- [Problem requirements]: The word "Share" may appear in lines of the data; say how many such lines there are, with nothing beyond the number.

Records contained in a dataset
[Start of section]
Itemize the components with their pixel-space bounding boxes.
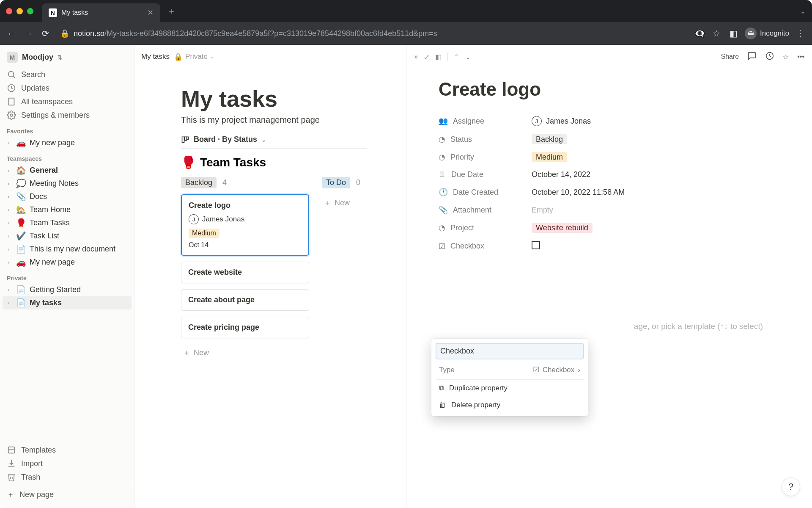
new-page-button[interactable]: ＋ New page	[0, 484, 134, 505]
page-subtitle[interactable]: This is my project management page	[181, 115, 367, 125]
chevron-right-icon[interactable]: ›	[4, 287, 13, 293]
eye-off-icon[interactable]: 👁‍🗨	[694, 28, 705, 39]
property-checkbox[interactable]: ☑Checkbox	[439, 237, 780, 256]
sidebar-settings[interactable]: Settings & members	[0, 108, 134, 122]
sidebar-all-teamspaces[interactable]: All teamspaces	[0, 95, 134, 108]
chevron-right-icon[interactable]: ›	[4, 167, 13, 174]
sidebar-page-my-tasks[interactable]: › 📄 My tasks	[3, 296, 132, 309]
share-button[interactable]: Share	[721, 53, 739, 61]
sidebar-page-team-home[interactable]: › 🏡 Team Home	[0, 203, 134, 216]
sidebar-teamspace-general[interactable]: › 🏠 General	[0, 164, 134, 177]
comments-icon[interactable]	[747, 51, 757, 62]
minimize-window-icon[interactable]	[16, 8, 23, 14]
property-name-input[interactable]	[436, 343, 584, 359]
property-project[interactable]: ◔Project Website rebuild	[439, 219, 780, 237]
property-label: Attachment	[453, 206, 491, 215]
next-page-icon[interactable]: ⌄	[465, 53, 471, 61]
new-card-button[interactable]: ＋ New	[322, 194, 367, 211]
board-card[interactable]: Create pricing page	[181, 317, 309, 338]
checkbox-input[interactable]	[532, 241, 540, 249]
browser-tab[interactable]: N My tasks ✕	[42, 3, 160, 22]
chevron-right-icon[interactable]: ›	[4, 207, 13, 213]
peek-mode-icon[interactable]: ◧	[435, 53, 442, 61]
sidebar-page-team-tasks[interactable]: › 🥊 Team Tasks	[0, 216, 134, 229]
chevron-right-icon[interactable]: ›	[4, 180, 13, 187]
chrome-menu-icon[interactable]: ⋮	[795, 28, 806, 39]
peek-panel: » ⤢ ◧ ⌃ ⌄ Share ☆ ••• Create logo 👥Assi	[406, 45, 812, 508]
new-tab-button[interactable]: ＋	[167, 5, 176, 17]
chevron-right-icon[interactable]: ›	[4, 220, 13, 226]
sidebar-import[interactable]: Import	[0, 457, 134, 470]
peek-title[interactable]: Create logo	[439, 79, 780, 100]
chevron-right-icon[interactable]: ›	[4, 259, 13, 265]
bookmark-star-icon[interactable]: ☆	[711, 28, 722, 39]
chevron-right-icon[interactable]: ›	[4, 300, 13, 306]
workspace-switcher[interactable]: M Moodjoy ⇅	[0, 48, 134, 68]
property-attachment[interactable]: 📎Attachment Empty	[439, 201, 780, 219]
search-icon	[7, 70, 16, 79]
help-button[interactable]: ?	[782, 478, 800, 496]
sidebar-favorite-item[interactable]: › 🚗 My new page	[0, 136, 134, 149]
chevron-right-icon[interactable]: ›	[4, 246, 13, 252]
column-header[interactable]: To Do 0	[322, 174, 367, 194]
sidebar-templates[interactable]: Templates	[0, 443, 134, 457]
card-assignee: J James Jonas	[189, 214, 302, 224]
sidebar-page-task-list[interactable]: › ✔️ Task List	[0, 229, 134, 243]
favorite-star-icon[interactable]: ☆	[783, 53, 789, 61]
maximize-window-icon[interactable]	[27, 8, 33, 14]
sidebar-page-my-new-page[interactable]: › 🚗 My new page	[0, 256, 134, 269]
sidebar-page-getting-started[interactable]: › 📄 Getting Started	[0, 283, 134, 296]
property-assignee[interactable]: 👥Assignee J James Jonas	[439, 112, 780, 130]
avatar-icon: J	[532, 116, 542, 126]
sidebar-page-new-document[interactable]: › 📄 This is my new document	[0, 243, 134, 256]
chrome-tablist-menu-icon[interactable]: ⌄	[800, 6, 806, 16]
sidebar-search[interactable]: Search	[0, 68, 134, 81]
prev-page-icon[interactable]: ⌃	[454, 53, 459, 61]
type-value: Checkbox	[543, 366, 575, 374]
assignee-name: James Jonas	[202, 215, 244, 224]
side-panel-icon[interactable]: ◧	[728, 28, 739, 39]
back-icon[interactable]: ←	[6, 28, 17, 39]
new-card-button[interactable]: ＋ New	[181, 344, 309, 361]
duplicate-property-button[interactable]: ⧉ Duplicate property	[436, 380, 584, 397]
close-peek-icon[interactable]: »	[414, 53, 418, 61]
property-priority[interactable]: ◔Priority Medium	[439, 148, 780, 166]
reload-icon[interactable]: ⟳	[40, 28, 51, 39]
more-menu-icon[interactable]: •••	[797, 53, 804, 61]
board-column-backlog: Backlog 4 Create logo J James Jonas Medi…	[181, 174, 309, 361]
board-card[interactable]: Create logo J James Jonas Medium Oct 14	[181, 194, 309, 256]
visibility-badge[interactable]: 🔒 Private ⌄	[174, 52, 214, 61]
sidebar-page-meeting-notes[interactable]: › 💭 Meeting Notes	[0, 177, 134, 190]
incognito-indicator[interactable]: 🕶 Incognito	[745, 28, 789, 39]
view-switcher[interactable]: Board · By Status ⌄	[181, 135, 367, 148]
page-label: Task List	[30, 232, 59, 240]
property-due-date[interactable]: 🗓Due Date October 14, 2022	[439, 166, 780, 183]
close-window-icon[interactable]	[6, 8, 12, 14]
updates-icon[interactable]	[765, 51, 774, 62]
sidebar-updates[interactable]: Updates	[0, 81, 134, 95]
plus-icon: ＋	[183, 348, 190, 358]
forward-icon[interactable]: →	[23, 28, 34, 39]
column-count: 0	[356, 178, 360, 187]
board-card[interactable]: Create about page	[181, 289, 309, 311]
page-title[interactable]: My tasks	[181, 86, 367, 112]
chevron-right-icon[interactable]: ›	[4, 233, 13, 239]
svg-rect-3	[9, 98, 14, 105]
column-header[interactable]: Backlog 4	[181, 174, 309, 194]
sidebar-label: Search	[21, 70, 45, 79]
board-card[interactable]: Create website	[181, 262, 309, 283]
address-bar[interactable]: 🔒 notion.so/My-tasks-e6f34988812d420c875…	[57, 29, 688, 38]
breadcrumb[interactable]: My tasks 🔒 Private ⌄	[141, 52, 214, 61]
database-title[interactable]: 🥊 Team Tasks	[181, 155, 367, 169]
property-date-created[interactable]: 🕐Date Created October 10, 2022 11:58 AM	[439, 183, 780, 201]
chevron-right-icon[interactable]: ›	[4, 140, 13, 146]
delete-property-button[interactable]: 🗑 Delete property	[436, 397, 584, 414]
sidebar-trash[interactable]: Trash	[0, 470, 134, 484]
expand-icon[interactable]: ⤢	[424, 53, 429, 61]
property-type-row[interactable]: Type ☑ Checkbox ›	[436, 359, 584, 380]
chevron-right-icon[interactable]: ›	[4, 193, 13, 200]
sidebar-label: All teamspaces	[21, 97, 73, 106]
sidebar-page-docs[interactable]: › 📎 Docs	[0, 190, 134, 203]
close-tab-icon[interactable]: ✕	[147, 8, 154, 17]
property-status[interactable]: ◔Status Backlog	[439, 130, 780, 148]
[End of section]
- [Output]: 2